I am doing some major overhauling to my tanks. Today I picked up a 55g of craigslist for $75. It came with an Marineland 350 bio-wheel HOB, heater, random fish stuff, and what I thought was an undergravel filter, but the guy told me know it is a current maker gizmo. But it is a framework thing the goes under the gravel(covers about 1/4 of the tank) and has a tube in 1 corner that goes to about mid tank with a powerhead of the top of it. UGF right? 

Anyway, my plan is: 
1. Replace the 29g with the 46g
2. Transfer fish from main 55g to new 55g and place mineralized soil in main tank. Install CO2 system. Replace fish
3. Put up this new 55g next to my other 55g (Stocking ideas? Cichlids?)
4. Replace HOB filter came with the new tank with a Magnum 350 I have laying around. I believe it leaks around the seal though. Any idea on how to fix it? The o-ring appears to be good and only leaks when turned off.


----------



## squirrelcrusher (Sep 23, 2009)

Everything is going smoothly, I transferred all the fishes from the 29 into the main 55 tank while I replace thier home. I vac'ed the gravel a few times and tomorrow I plan on boiling everything since this tank has been my headache tank and fish seem to get sick alot in it. Ich mainly. So after the boiling I am going to set up the 46. Fill it with as much water from the 55g as I can to speed up the cycling process. Hopefully, it all goes smoothly and my fish can move back into thier bigger and better home shortly.

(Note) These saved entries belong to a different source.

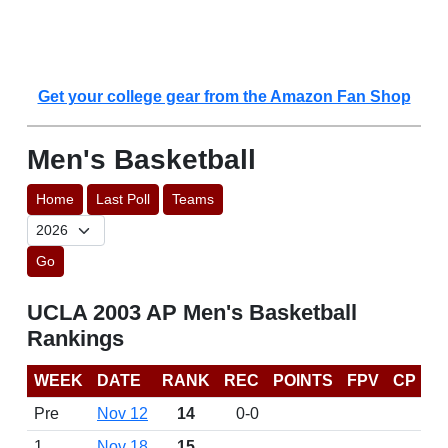
Get your college gear from the Amazon Fan Shop
Men's Basketball
Home
Last Poll
Teams
Go
UCLA 2003 AP Men's Basketball
Rankings
WEEK
DATE
RANK
REC
POINTS
FPV
CP
Pre
Nov 12
14
0-0
1
Nov 18
15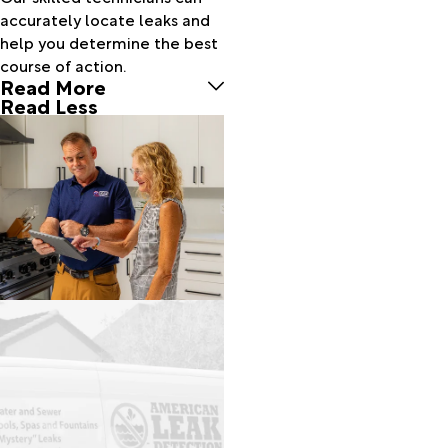
Camp
accurately locate leaks and
Sherman
help you determine the best
Canby
course of action.
Read More
Cannon
Read Less
Beach
Canyon
City
Cascade
Locks
Christmas
Valley
Clackamas
Clatskanie
Cloverdale
Colton
Columbia
City
Condon
Corbett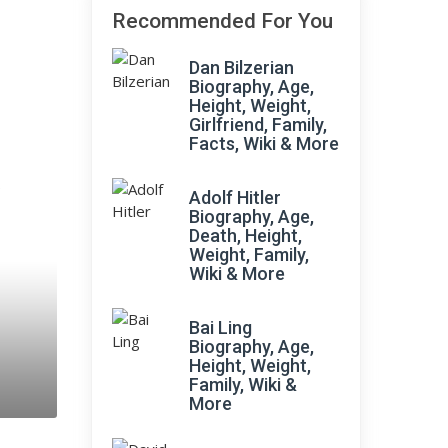
Recommended For You
Dan Bilzerian
Biography, Age,
Height, Weight,
Girlfriend, Family,
Facts, Wiki & More
;
Adolf Hitler
Biography, Age,
Death, Height,
Weight, Family,
Wiki & More
Bai Ling
Biography, Age,
Height, Weight,
Family, Wiki &
More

Any ideas on how to make this go smoothly/less stressful to the fish would be helpful. Will a Marineland 200 Biowheel be big enough for the 46? Yes should be good for 50g according to website. I'm going to install the UGF/current maker as well. The blood parrot is going bye bye soon to be replaced by a betta.


----------



## WhiteGloveAquatics (Sep 3, 2009)

new o-rings are less then 5 bucks.


----------



## squirrelcrusher (Sep 23, 2009)

Ya I looked them up last night to. Hopefully, one of the pet stores in town has them. I don't wanna have to order it online. I'm going to Petco today so I guess I'll just have to check


----------



## squirrelcrusher (Sep 23, 2009)

So I set up the new 55 and having trouble with the heater. What is a good replacement that won't break the bank? Should I get 2 smaller heaters? If so what size do I get? 2 ment for 30gallons? I'm hoping to stay with 30-35 bucks total. I have one of these - Marineland Stealth Pro-Heaters - in my 30G and like it. The green light is convienent.


----------